▸ **Work instructions**: Give again, word for word, every line below from the one that has "You are a GUI" through the one that has "PODPOR NÁS (56, 687)", both included, and no others.

▸ **Materials provided**:

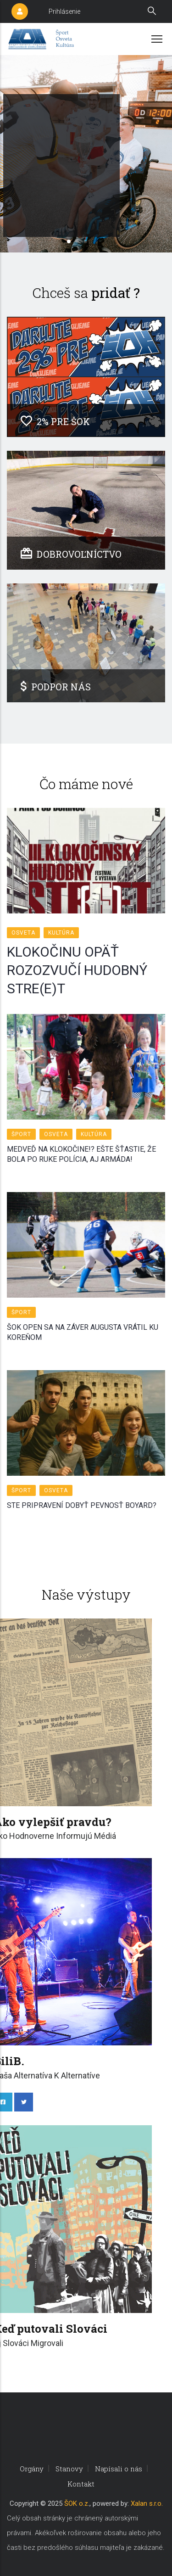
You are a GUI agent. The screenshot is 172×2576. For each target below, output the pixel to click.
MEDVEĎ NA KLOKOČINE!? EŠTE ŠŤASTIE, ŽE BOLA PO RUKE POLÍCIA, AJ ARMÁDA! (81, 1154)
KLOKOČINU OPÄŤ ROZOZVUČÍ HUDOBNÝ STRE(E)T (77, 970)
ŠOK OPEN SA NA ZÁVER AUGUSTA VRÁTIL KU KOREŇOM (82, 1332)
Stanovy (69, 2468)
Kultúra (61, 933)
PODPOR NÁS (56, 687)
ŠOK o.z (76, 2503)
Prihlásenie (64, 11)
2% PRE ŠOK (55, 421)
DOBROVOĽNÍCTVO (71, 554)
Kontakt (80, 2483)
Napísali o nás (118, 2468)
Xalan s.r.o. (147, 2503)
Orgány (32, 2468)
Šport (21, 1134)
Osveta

* * *

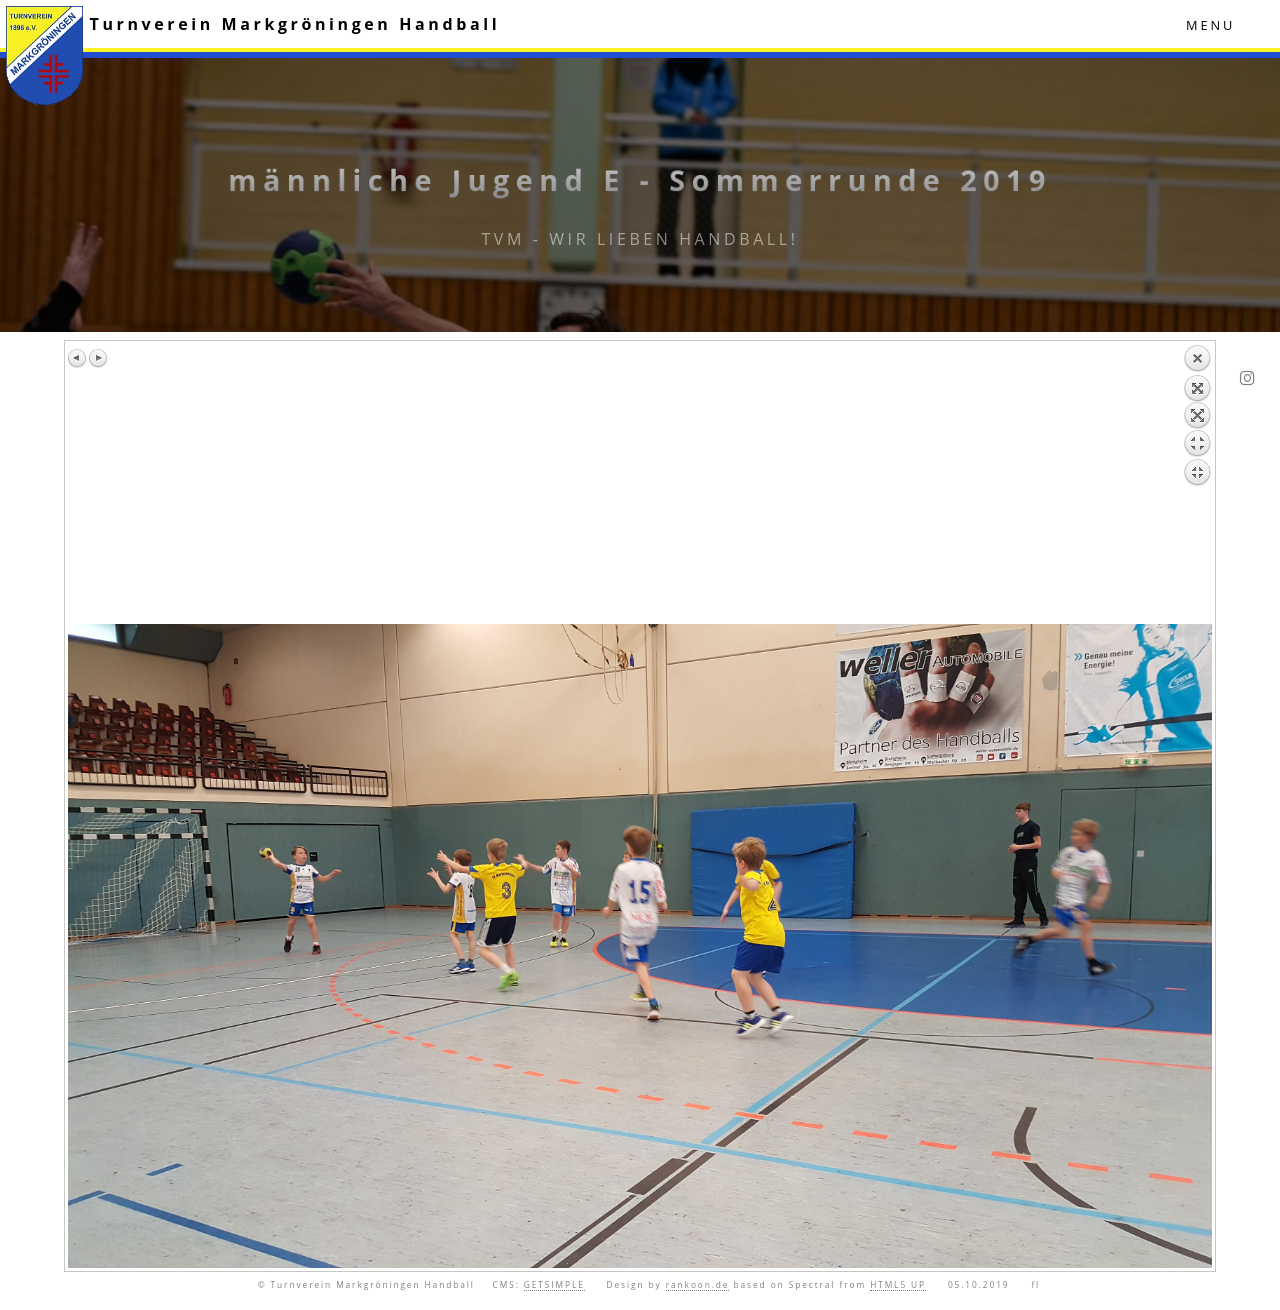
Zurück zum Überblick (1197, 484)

▸ **Output for this task**:
You are a GUI agent. The screenshot is 172×2576. For each target below, output the pixel to click.
MEDVEĎ NA KLOKOČINE!? EŠTE ŠŤASTIE, ŽE BOLA PO RUKE POLÍCIA, AJ ARMÁDA! (81, 1154)
KLOKOČINU OPÄŤ ROZOZVUČÍ HUDOBNÝ STRE(E)T (77, 970)
ŠOK OPEN SA NA ZÁVER AUGUSTA VRÁTIL KU KOREŇOM (82, 1332)
Stanovy (69, 2468)
Kultúra (61, 933)
PODPOR NÁS (56, 687)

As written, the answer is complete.